Press Release from the Commission on the Theft of American Intellectual Property
New Law Protects U.S. Trade Secrets, Accomplishes IP Commission Recommendation
WASHINGTON, D.C. | The Commission on the Theft of American Intellectual Property (IP Commission) welcomes President Biden’s signing into law of the Protecting American Intellectual Property Act of 2022, which directs the administration to compile a report identifying foreign individuals and entities who knowingly steal or use stolen U.S. trade secrets and mandates the imposition of sanctions against those violators.
This bipartisan legislation achieves longstanding IP Commission recommendations to impose meaningful sanctions against foreign companies that use stolen American IP or benefit from the improper use of American IP.
“The IP Commission has long argued that the best way to reduce the scale and scope of IP theft is to fundamentally change the calculus for individual bad actors, and subjecting them to targeted U.S. sanctions accomplishes that objective. This legislation is an excellent and long overdue first step. To put a stop to rampant IP theft will take effective implementation,” said Admiral (ret) Dennis Blair, IP Commission chair.
The legislation provides the President with discretion about the stringency of sanctions enforced against corporate violators. The IP Commission has long recommended that repeat offenders should be denied access to U.S. banking and financial systems, and it encourages the administration to use Entity List designations or full blocking sanctions against repeated or egregious violators to impose costs commensurate with the devastating effects trade secret theft can have on U.S. businesses.
“The IP Commission urges the Biden administration to utilize these new legislative authorities to aggressively investigate and punish theft of U.S. trade secrets to the fullest extent of the law,” argues NBR President Roy Kamphausen, IP Commission executive director.
The IP Commission is heartened by the efforts taken by the previous Congress to strengthen protections for American IP and looks forward to further legislative action in the current Congress to continue these efforts. Specifically, the IP Commission wishes to highlight its recommendations regarding improvements to the Section 337 process and its support for legislation, such as the SECRETS Act, that would enact these recommendations.

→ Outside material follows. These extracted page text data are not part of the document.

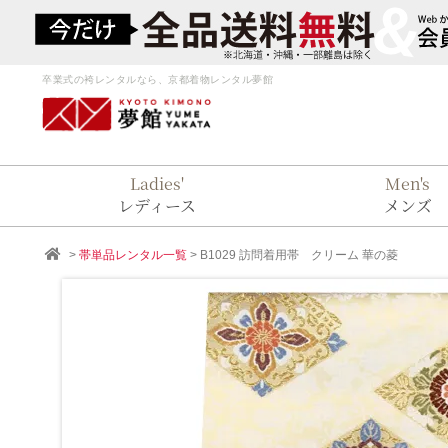
卒業式の袴レンタルなら、京都着物レンタル夢館
Ladies'
Men's
レディース
メンズ
>
帯単品レンタル一覧
>
B1029
訪問着用帯 クリーム 華の菱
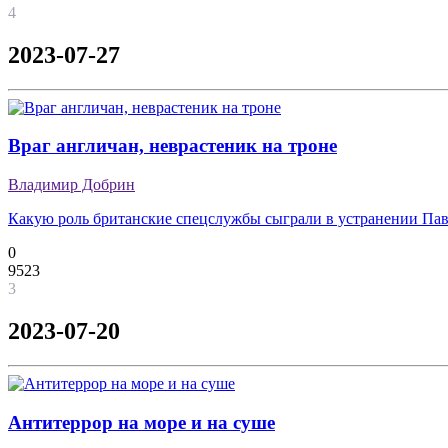
4
2023-07-27
Враг англичан, неврастеник на троне
Владимир Добрин
Какую роль британские спецслужбы сыграли в устранении Пав
0
9523
3
2023-07-20
Антитеррор на море и на суше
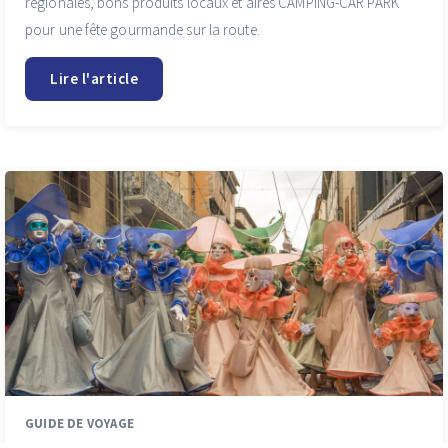
régionales, bons produits locaux et aires CAMPING-CAR PARK
pour une fête gourmande sur la route.
Lire l'article
GUIDE DE VOYAGE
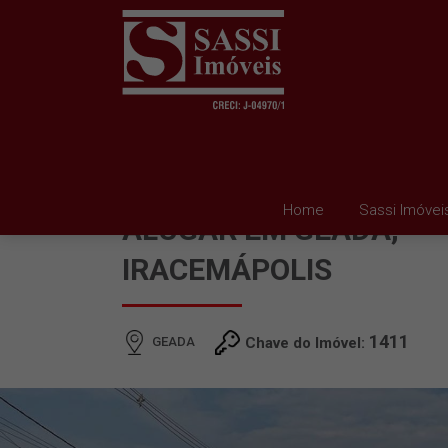
CASA EM CONDOMINIO
Home
Sassi Imóvei
ALUGAR EM GEADA,
IRACEMÁPOLIS
1411
GEADA
Chave do Imóvel:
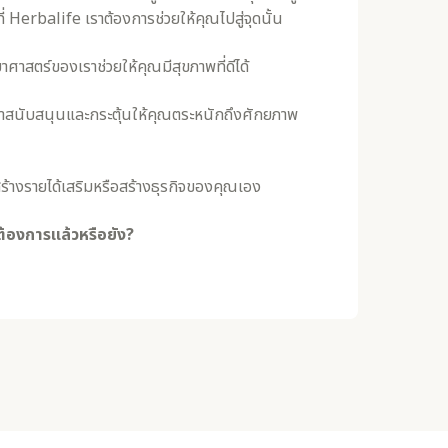
ี่ Herbalife เราต้องการช่วยให้คุณไปสู่จุดนั้น
าศาสตร์ของเราช่วยให้คุณมีสุขภาพที่ดีได้
ราสนับสนุนและกระตุ้นให้คุณตระหนักถึงศักยภาพ
ร้างรายได้เสริมหรือสร้างธุรกิจของคุณเอง
่ต้องการแล้วหรือยัง?​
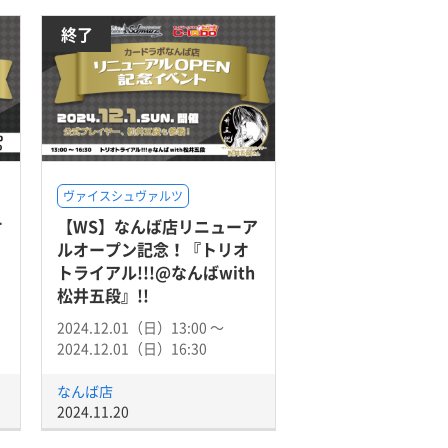
終了
ヴァイスシュヴァルツ
オ
【WS】なんば店リニューア
ルオープン記念！『トリオ
トライアル!!!@なんばwith
松井五段』!!
2024.12.01（日）13:00 〜
2024.12.01（日）16:30
なんば店
2024.11.20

To view the full IP Commission 2021 Review, click here.
About the IP Commission
The Commission on the Theft of American Intellectual Property is an independent and bipartisan initiative of leaders from the private sector, public service in national security and foreign affairs, academia, and politics.
About the Commissioners
Admiral Dennis C. Blair, Knott Professor of the Practice at the University of North Carolina, former commander of the U.S. Pacific Command, and former U.S. director of national
Jon M. Huntsman, Jr., vice chair, policy, Ford Motor Company; former ambassador of the United States to Russia and China, former governor of the State of Utah, and former deputy U.S. trade representative
Charles W. Boustany, Jr., counselor to the National Bureau of Asian Research, former six-term U.S. representative from Louisiana
William J. Lynn III, CEO of Leonardo DRS, former U.S. deputy secretary of defense
Deborah Wince-Smith, president and CEO of the Council on Competitiveness
Michael K. Young, president emeritus of Texas A&M University, professor at the Bush School of Government and Public Administration at Texas A&M University
Media inquiries: (202) 347-9767 or [email protected]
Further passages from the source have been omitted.